Psychophysical studies suggest that different colors have different
perceptual status: red and blue for example are thought of as elementary
sensations whereas yellowish green is not. The dominant account for such
perceptual asymmetries attributes them to specificities of the neuronal
representation of colors. Alternative accounts involve cultural or
linguistic arguments. What these accounts have in common is the idea that
there are no asymmetries in the physics of light and surfaces that could
underlie the perceptual structure of colors, and this is why neuronal or
cultural processes must be invoked as the essential underlying mechanisms
that structure color perception.
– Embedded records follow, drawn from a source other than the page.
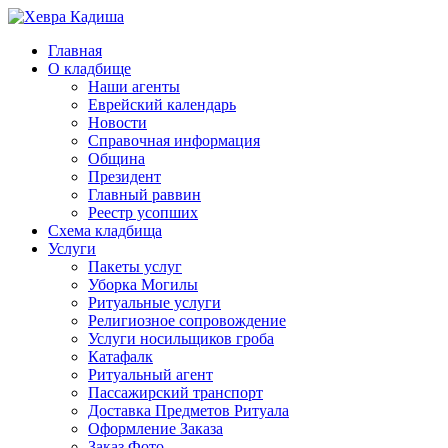
Главная
О кладбище
Наши агенты
Еврейский календарь
Новости
Справочная информация
Община
Президент
Главный раввин
Реестр усопших
Схема кладбища
Услуги
Пакеты услуг
Уборка Могилы
Ритуальные услуги
Религиозное сопровождение
Услуги носильщиков гроба
Катафалк
Ритуальный агент
Пассажирский транспорт
Доставка Предметов Ритуала
Оформление Заказа
Заказ Фото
Here, we suggest a biological approach
for surface reflection properties that takes into account only the
information about light that is accessible to an organism given the
photopigments it possesses, and we show that now asymmetries appear in the
behavior of surfaces with respect to light. These asymmetries provide a
classification of surface properties that turns out to be identical to the
one observed in linguistic color categorization across numerous cultures,
as pinned down by cross cultural studies. Further, we show that data from
psychophysical studies about unique hues and hue cancellation are
consistent with the viewpoint that stimuli reported by observers as
special are those associated with this singularity-based categorization of
surfaces under a standard illuminant. The approach predicts that unique
blue and unique yellow should be aligned in chromatic space while unique
red and unique green should not, a fact usually conjectured to result from
nonlinearities in chromatic pathways.